Observe [using again the second relation in (3)] that the first term in (8)

$$\begin{aligned} -\frac{j}{j+1} {\Vert x_0-T(x_{j-1})\Vert ^2}= & {} - \frac{j}{j+1} {\Vert \frac{j+1}{j}x_0-\frac{j+1}{j}x_j\Vert ^2} \nonumber \\= & {} - \frac{j+1}{j}{\Vert x_0-x_j\Vert ^2} \end{aligned}$$
(9)

cancels the third term in (7).

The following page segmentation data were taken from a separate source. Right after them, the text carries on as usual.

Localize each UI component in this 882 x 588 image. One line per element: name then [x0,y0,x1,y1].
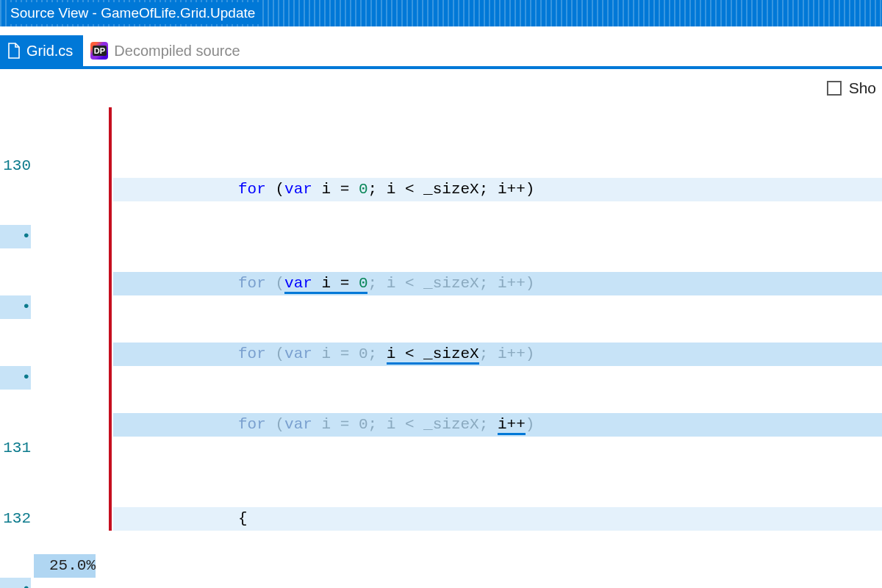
tab-decompiled-source[interactable]: DP Decompiled source [83,35,250,66]
timing-gutter: 25.0% 75.0% [34,107,101,588]
dotpeek-icon: DP [90,42,108,60]
line-number-gutter: 130 • • • 131 132 • • • 133 134 135 136 … [0,107,34,588]
tab-label: Grid.cs [26,43,73,60]
line-number: 130 [0,154,31,178]
tab-label: Decompiled source [114,43,240,60]
show-checkbox-label: Sho [849,79,876,97]
line-number: 131 [0,437,31,460]
statement-line: for (var i = 0; i < _sizeX; i++) [113,343,882,366]
show-checkbox[interactable] [827,81,842,96]
window-title: Source View - GameOfLife.Grid.Update [10,2,262,24]
tab-strip: Grid.cs DP Decompiled source [0,26,882,69]
tab-grid-cs[interactable]: Grid.cs [0,35,83,66]
line-marker-dot: • [0,578,31,588]
code-area: for (var i = 0; i < _sizeX; i++) for (va… [113,107,882,588]
title-bar: Source View - GameOfLife.Grid.Update [0,0,882,26]
line-marker-dot: • [0,366,31,390]
change-marker [109,107,112,531]
statement-line: for (var i = 0; i < _sizeX; i++) [113,272,882,295]
timing-value: 25.0% [34,554,96,578]
file-icon [7,43,21,59]
options-bar: Sho [0,69,882,107]
source-editor[interactable]: 130 • • • 131 132 • • • 133 134 135 136 … [0,107,882,588]
code-line: for (var i = 0; i < _sizeX; i++) [113,178,882,201]
line-marker-dot: • [0,295,31,319]
code-line: { [113,507,882,531]
statement-line: for (var i = 0; i < _sizeX; i++) [113,413,882,437]
line-marker-dot: • [0,225,31,248]
line-number: 132 [0,507,31,531]
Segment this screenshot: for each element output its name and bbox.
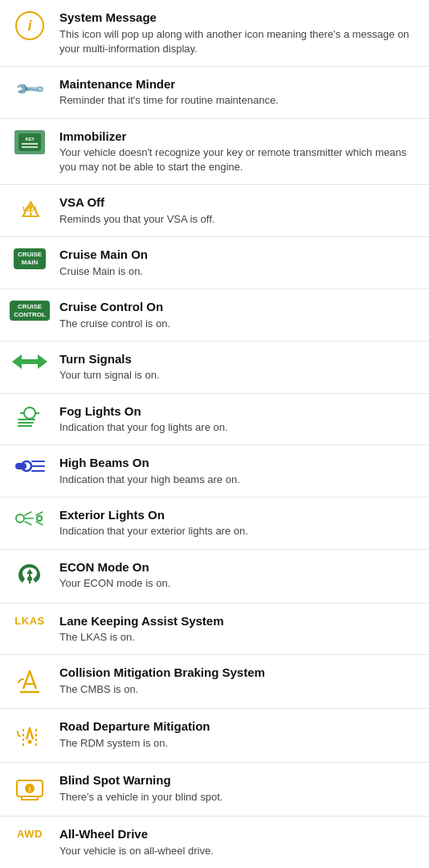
item-desc-rdm: The RDM system is on. bbox=[59, 736, 418, 751]
item-desc-vsa-off: Reminds you that your VSA is off. bbox=[59, 212, 418, 227]
list-item-cruise-main-on: CRUISEMAINCruise Main OnCruise Main is o… bbox=[0, 237, 429, 289]
item-title-vsa-off: VSA Off bbox=[59, 194, 418, 211]
list-item-econ-mode-on: ECON Mode OnYour ECON mode is on. bbox=[0, 550, 429, 604]
item-desc-maintenance-minder: Reminder that it's time for routine main… bbox=[59, 93, 418, 108]
item-title-maintenance-minder: Maintenance Minder bbox=[59, 76, 418, 92]
svg-point-8 bbox=[24, 407, 35, 419]
svg-point-24 bbox=[38, 517, 41, 520]
text-col-awd: All-Wheel DriveYour vehicle is on all-wh… bbox=[59, 826, 418, 858]
text-col-vsa-off: VSA OffReminds you that your VSA is off. bbox=[59, 194, 418, 227]
svg-marker-7 bbox=[30, 354, 47, 369]
item-desc-awd: Your vehicle is on all-wheel drive. bbox=[59, 844, 418, 858]
rdm-icon bbox=[11, 719, 48, 752]
list-item-awd: AWDAll-Wheel DriveYour vehicle is on all… bbox=[0, 817, 429, 868]
item-desc-cruise-control-on: The cruise control is on. bbox=[59, 317, 418, 331]
system-message-icon: i bbox=[11, 10, 48, 40]
text-col-cruise-main-on: Cruise Main OnCruise Main is on. bbox=[59, 247, 418, 279]
item-title-cruise-main-on: Cruise Main On bbox=[59, 247, 418, 263]
text-col-fog-lights-on: Fog Lights OnIndication that your fog li… bbox=[59, 403, 418, 436]
item-desc-cmbs: The CMBS is on. bbox=[59, 682, 418, 697]
item-desc-lkas: The LKAS is on. bbox=[59, 630, 418, 645]
maintenance-minder-icon: 🔧 bbox=[11, 76, 48, 100]
vsa-off-icon: ⚠ VSA bbox=[11, 194, 48, 227]
item-title-high-beams-on: High Beams On bbox=[59, 455, 418, 471]
text-col-maintenance-minder: Maintenance MinderReminder that it's tim… bbox=[59, 76, 418, 108]
exterior-lights-on-icon bbox=[11, 507, 48, 531]
svg-text:VSA: VSA bbox=[22, 205, 38, 213]
text-col-rdm: Road Departure MitigationThe RDM system … bbox=[59, 719, 418, 751]
item-title-immobilizer: Immobilizer bbox=[59, 129, 418, 145]
list-item-fog-lights-on: Fog Lights OnIndication that your fog li… bbox=[0, 394, 429, 446]
item-desc-high-beams-on: Indication that your high beams are on. bbox=[59, 473, 418, 487]
item-title-turn-signals: Turn Signals bbox=[59, 351, 418, 367]
item-desc-exterior-lights-on: Indication that your exterior lights are… bbox=[59, 524, 418, 538]
text-col-immobilizer: ImmobilizerYour vehicle doesn't recogniz… bbox=[59, 129, 418, 175]
awd-icon-shape: AWD bbox=[17, 828, 43, 840]
text-col-cmbs: Collision Mitigation Braking SystemThe C… bbox=[59, 665, 418, 697]
cmbs-icon bbox=[11, 665, 48, 698]
item-desc-econ-mode-on: Your ECON mode is on. bbox=[59, 576, 418, 591]
item-title-exterior-lights-on: Exterior Lights On bbox=[59, 507, 418, 523]
item-title-cruise-control-on: Cruise Control On bbox=[59, 299, 418, 315]
exterior-icon-shape bbox=[12, 509, 47, 531]
text-col-high-beams-on: High Beams OnIndication that your high b… bbox=[59, 455, 418, 487]
svg-text:!: ! bbox=[29, 785, 31, 793]
svg-point-19 bbox=[16, 514, 24, 522]
text-col-system-message: System MessageThis icon will pop up alon… bbox=[59, 10, 418, 56]
list-item-turn-signals: Turn SignalsYour turn signal is on. bbox=[0, 342, 429, 394]
item-desc-immobilizer: Your vehicle doesn't recognize your key … bbox=[59, 145, 418, 174]
svg-line-26 bbox=[36, 522, 43, 525]
list-item-system-message: iSystem MessageThis icon will pop up alo… bbox=[0, 0, 429, 67]
item-title-bsw: Blind Spot Warning bbox=[59, 772, 418, 788]
item-title-fog-lights-on: Fog Lights On bbox=[59, 403, 418, 420]
fog-icon-shape bbox=[15, 405, 44, 432]
vsa-icon-shape: ⚠ VSA bbox=[16, 196, 43, 227]
econ-icon-shape bbox=[15, 561, 44, 593]
svg-line-22 bbox=[25, 522, 31, 525]
list-item-lkas: LKASLane Keeping Assist SystemThe LKAS i… bbox=[0, 604, 429, 656]
item-desc-fog-lights-on: Indication that your fog lights are on. bbox=[59, 420, 418, 435]
list-item-immobilizer: KEY ImmobilizerYour vehicle doesn't reco… bbox=[0, 119, 429, 186]
lkas-icon: LKAS bbox=[11, 613, 48, 627]
text-col-exterior-lights-on: Exterior Lights OnIndication that your e… bbox=[59, 507, 418, 539]
cruise-control-on-icon: CRUISECONTROL bbox=[11, 299, 48, 321]
svg-line-20 bbox=[25, 512, 31, 515]
immobilizer-icon-shape: KEY bbox=[14, 130, 45, 154]
text-col-bsw: Blind Spot WarningThere's a vehicle in y… bbox=[59, 772, 418, 805]
item-desc-cruise-main-on: Cruise Main is on. bbox=[59, 264, 418, 279]
svg-text:KEY: KEY bbox=[26, 137, 35, 141]
item-desc-turn-signals: Your turn signal is on. bbox=[59, 368, 418, 383]
list-item-rdm: Road Departure MitigationThe RDM system … bbox=[0, 709, 429, 763]
lkas-icon-shape: LKAS bbox=[14, 615, 44, 627]
item-desc-bsw: There's a vehicle in your blind spot. bbox=[59, 790, 418, 805]
immobilizer-icon: KEY bbox=[11, 129, 48, 154]
text-col-econ-mode-on: ECON Mode OnYour ECON mode is on. bbox=[59, 559, 418, 592]
system-message-icon-shape: i bbox=[15, 11, 44, 40]
awd-icon: AWD bbox=[11, 826, 48, 840]
text-col-turn-signals: Turn SignalsYour turn signal is on. bbox=[59, 351, 418, 383]
highbeam-icon-shape bbox=[14, 457, 45, 479]
cmbs-icon-shape bbox=[15, 666, 44, 698]
item-title-awd: All-Wheel Drive bbox=[59, 826, 418, 842]
bsw-icon: ! bbox=[11, 772, 48, 806]
cruise-main-on-icon: CRUISEMAIN bbox=[11, 247, 48, 268]
item-title-lkas: Lane Keeping Assist System bbox=[59, 613, 418, 629]
cruise-ctrl-icon-shape: CRUISECONTROL bbox=[10, 301, 50, 321]
turn-signals-icon bbox=[11, 351, 48, 374]
list-item-cruise-control-on: CRUISECONTROLCruise Control OnThe cruise… bbox=[0, 289, 429, 342]
svg-point-27 bbox=[27, 576, 32, 581]
list-item-exterior-lights-on: Exterior Lights OnIndication that your e… bbox=[0, 497, 429, 550]
fog-lights-on-icon bbox=[11, 403, 48, 432]
text-col-cruise-control-on: Cruise Control OnThe cruise control is o… bbox=[59, 299, 418, 331]
list-item-cmbs: Collision Mitigation Braking SystemThe C… bbox=[0, 655, 429, 709]
wrench-icon-shape: 🔧 bbox=[13, 72, 46, 105]
item-title-rdm: Road Departure Mitigation bbox=[59, 719, 418, 735]
cruise-main-icon-shape: CRUISEMAIN bbox=[14, 248, 46, 268]
svg-point-32 bbox=[28, 740, 32, 744]
item-title-system-message: System Message bbox=[59, 10, 418, 26]
econ-mode-on-icon bbox=[11, 559, 48, 593]
list-item-bsw: ! Blind Spot WarningThere's a vehicle in… bbox=[0, 763, 429, 817]
item-title-econ-mode-on: ECON Mode On bbox=[59, 559, 418, 575]
bsw-icon-shape: ! bbox=[15, 774, 44, 806]
item-desc-system-message: This icon will pop up along with another… bbox=[59, 27, 418, 56]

Summing up the second terms in (8) for \(j=1,\ldots ,k\) we shift the summation index,

$$\begin{aligned} -\sum _{j=1}^k 2j\langle x_0-T(x_{j-1}) , T(x_{j-1})-x_{j-1} \rangle =\sum _{j=0}^{k-1}2(j+1)\langle x_{j}-T(x_{j}) , x_0-T(x_{j}) \rangle , \end{aligned}$$

so that summing up the second terms in (7) and in (8) for \(j=1,\ldots ,k\) results in

$$\begin{aligned}&2(k+1)\langle x_k-T(x_k) , x_k-x_0 \rangle \nonumber \\&\quad +2\sum _{j=1}^{k-1}(j+1) \langle x_j-T(x_j) , x_j-T(x_j) \rangle +2{\Vert x_0-T(x_0)\Vert ^2}. \end{aligned}$$
(10)

Shifting again the index in the summation of the third terms in (8)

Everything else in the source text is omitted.